◆ **WHAT YOU SHOULD DO**:
In the material below, how many lines contain the string "провели"? Reply with the number only.

◆ **PROVIDED MATERIAL**:
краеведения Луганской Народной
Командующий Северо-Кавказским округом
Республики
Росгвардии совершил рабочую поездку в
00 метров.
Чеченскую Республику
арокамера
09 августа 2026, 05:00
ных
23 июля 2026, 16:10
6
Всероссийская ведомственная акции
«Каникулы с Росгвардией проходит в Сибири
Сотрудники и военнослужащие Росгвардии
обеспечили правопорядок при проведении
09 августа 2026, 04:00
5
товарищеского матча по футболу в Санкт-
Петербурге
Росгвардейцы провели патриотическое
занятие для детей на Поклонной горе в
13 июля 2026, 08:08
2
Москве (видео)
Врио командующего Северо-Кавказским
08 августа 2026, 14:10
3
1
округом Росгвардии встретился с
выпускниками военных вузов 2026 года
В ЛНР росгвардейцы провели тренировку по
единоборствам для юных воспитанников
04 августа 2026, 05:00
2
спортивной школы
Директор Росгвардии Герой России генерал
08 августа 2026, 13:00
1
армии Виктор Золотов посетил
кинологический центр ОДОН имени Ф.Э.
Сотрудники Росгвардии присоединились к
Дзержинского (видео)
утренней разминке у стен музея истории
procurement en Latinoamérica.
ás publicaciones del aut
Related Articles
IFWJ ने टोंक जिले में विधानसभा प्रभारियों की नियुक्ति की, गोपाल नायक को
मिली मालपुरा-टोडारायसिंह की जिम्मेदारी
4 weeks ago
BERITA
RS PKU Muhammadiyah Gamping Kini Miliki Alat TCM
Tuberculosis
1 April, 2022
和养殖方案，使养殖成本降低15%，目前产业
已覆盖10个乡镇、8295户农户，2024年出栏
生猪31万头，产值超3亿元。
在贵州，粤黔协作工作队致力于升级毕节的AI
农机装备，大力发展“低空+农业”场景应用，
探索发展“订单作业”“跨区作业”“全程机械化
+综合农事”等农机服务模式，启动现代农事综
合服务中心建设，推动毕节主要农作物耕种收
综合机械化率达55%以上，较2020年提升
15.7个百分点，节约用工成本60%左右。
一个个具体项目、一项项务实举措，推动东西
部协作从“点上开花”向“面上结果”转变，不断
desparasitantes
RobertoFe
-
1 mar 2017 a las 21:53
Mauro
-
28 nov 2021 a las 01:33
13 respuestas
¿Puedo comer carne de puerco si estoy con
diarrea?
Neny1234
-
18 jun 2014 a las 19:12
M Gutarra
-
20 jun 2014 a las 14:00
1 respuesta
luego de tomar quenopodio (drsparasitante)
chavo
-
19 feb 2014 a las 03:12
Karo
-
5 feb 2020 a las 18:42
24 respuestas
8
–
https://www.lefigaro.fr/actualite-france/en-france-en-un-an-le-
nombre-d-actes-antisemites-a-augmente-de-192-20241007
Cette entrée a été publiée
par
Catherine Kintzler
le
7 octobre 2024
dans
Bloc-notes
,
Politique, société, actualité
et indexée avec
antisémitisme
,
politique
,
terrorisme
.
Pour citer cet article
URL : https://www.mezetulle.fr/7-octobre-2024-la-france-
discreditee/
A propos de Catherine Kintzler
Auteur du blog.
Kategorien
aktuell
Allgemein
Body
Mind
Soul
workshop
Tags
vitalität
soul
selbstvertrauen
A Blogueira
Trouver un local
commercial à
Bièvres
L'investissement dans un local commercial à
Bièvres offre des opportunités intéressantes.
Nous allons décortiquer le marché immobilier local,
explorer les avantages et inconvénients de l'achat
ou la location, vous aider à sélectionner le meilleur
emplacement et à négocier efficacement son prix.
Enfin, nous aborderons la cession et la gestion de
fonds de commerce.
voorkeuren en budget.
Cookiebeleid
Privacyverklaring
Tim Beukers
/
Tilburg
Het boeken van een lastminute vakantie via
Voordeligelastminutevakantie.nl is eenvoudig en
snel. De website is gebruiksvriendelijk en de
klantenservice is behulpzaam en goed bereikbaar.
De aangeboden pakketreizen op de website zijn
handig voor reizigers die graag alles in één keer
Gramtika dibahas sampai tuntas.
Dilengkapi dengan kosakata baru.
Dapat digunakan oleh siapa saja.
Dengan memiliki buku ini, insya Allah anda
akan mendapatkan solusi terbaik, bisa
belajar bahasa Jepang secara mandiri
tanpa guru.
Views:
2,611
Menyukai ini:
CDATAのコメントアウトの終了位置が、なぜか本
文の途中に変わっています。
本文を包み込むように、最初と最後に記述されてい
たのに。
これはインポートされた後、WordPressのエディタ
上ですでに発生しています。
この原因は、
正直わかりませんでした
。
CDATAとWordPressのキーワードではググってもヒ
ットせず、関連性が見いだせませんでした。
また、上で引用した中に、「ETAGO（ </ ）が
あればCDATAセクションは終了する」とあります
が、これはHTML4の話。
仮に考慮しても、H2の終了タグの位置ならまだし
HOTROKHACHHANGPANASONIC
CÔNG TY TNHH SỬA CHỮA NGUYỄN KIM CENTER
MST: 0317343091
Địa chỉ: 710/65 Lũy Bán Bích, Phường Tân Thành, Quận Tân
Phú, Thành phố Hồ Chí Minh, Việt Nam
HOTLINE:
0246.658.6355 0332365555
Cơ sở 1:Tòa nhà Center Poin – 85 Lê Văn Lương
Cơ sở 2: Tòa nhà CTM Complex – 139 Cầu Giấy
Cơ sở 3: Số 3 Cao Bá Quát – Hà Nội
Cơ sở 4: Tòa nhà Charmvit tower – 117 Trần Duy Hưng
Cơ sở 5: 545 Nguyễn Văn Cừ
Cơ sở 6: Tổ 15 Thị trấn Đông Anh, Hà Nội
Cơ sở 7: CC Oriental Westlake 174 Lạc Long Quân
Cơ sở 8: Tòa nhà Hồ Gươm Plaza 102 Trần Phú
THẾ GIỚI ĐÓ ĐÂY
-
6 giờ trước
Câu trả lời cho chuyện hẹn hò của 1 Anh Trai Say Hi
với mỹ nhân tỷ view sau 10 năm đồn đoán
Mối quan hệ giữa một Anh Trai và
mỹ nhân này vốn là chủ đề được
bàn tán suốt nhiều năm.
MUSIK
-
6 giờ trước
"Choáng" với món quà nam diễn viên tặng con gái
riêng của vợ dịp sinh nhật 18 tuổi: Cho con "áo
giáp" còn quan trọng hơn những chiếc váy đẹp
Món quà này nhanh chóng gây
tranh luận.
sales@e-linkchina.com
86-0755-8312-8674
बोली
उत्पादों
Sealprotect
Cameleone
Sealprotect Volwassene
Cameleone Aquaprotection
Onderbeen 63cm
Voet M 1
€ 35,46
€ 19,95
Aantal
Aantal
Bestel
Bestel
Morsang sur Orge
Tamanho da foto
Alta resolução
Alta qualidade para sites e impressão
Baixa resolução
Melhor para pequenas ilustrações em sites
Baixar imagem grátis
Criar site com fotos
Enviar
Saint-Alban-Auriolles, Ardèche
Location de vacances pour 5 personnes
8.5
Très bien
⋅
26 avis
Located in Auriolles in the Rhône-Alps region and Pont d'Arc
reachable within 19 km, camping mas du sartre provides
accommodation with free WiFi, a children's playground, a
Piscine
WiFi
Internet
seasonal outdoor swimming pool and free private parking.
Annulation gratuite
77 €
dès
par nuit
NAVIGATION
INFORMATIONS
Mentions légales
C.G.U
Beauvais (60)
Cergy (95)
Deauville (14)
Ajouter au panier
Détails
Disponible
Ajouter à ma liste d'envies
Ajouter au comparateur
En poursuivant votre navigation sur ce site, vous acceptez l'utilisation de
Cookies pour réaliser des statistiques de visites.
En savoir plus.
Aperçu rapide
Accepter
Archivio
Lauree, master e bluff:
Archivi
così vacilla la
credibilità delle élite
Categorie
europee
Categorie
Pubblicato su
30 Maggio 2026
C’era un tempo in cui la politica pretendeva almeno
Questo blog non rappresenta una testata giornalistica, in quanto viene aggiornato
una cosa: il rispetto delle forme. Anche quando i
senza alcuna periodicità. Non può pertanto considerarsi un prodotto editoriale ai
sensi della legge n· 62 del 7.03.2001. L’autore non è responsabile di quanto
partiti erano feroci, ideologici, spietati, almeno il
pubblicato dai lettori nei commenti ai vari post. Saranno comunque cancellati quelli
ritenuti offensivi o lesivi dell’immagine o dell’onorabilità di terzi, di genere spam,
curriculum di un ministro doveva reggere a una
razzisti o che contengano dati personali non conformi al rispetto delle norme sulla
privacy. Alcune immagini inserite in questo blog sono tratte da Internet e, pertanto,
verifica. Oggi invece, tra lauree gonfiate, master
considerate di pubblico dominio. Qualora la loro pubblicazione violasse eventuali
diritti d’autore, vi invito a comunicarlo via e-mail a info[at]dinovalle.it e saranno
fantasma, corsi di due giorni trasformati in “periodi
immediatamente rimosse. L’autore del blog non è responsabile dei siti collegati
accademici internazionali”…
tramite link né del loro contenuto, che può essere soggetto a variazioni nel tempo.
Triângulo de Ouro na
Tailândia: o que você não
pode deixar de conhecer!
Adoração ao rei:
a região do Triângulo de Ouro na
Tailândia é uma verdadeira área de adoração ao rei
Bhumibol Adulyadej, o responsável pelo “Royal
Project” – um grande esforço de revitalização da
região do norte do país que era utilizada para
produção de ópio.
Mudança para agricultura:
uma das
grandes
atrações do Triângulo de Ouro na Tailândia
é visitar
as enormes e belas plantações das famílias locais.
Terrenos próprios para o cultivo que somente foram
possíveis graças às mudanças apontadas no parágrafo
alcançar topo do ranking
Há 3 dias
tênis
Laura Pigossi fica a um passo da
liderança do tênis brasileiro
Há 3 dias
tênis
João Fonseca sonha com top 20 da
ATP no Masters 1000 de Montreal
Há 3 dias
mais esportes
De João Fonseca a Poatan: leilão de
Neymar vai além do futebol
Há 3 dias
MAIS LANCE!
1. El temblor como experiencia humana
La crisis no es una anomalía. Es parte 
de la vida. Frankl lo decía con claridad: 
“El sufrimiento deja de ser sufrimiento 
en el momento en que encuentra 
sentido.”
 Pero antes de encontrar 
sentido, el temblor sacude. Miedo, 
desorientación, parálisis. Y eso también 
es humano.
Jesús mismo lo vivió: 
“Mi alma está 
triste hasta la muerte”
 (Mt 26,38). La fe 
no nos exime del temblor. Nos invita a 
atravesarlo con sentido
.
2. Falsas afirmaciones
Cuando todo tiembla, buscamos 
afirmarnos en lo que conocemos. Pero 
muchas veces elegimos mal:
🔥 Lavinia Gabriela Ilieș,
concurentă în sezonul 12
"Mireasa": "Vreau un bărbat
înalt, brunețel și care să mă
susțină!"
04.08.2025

◆ **ANSWER TO THIS TASK**:
2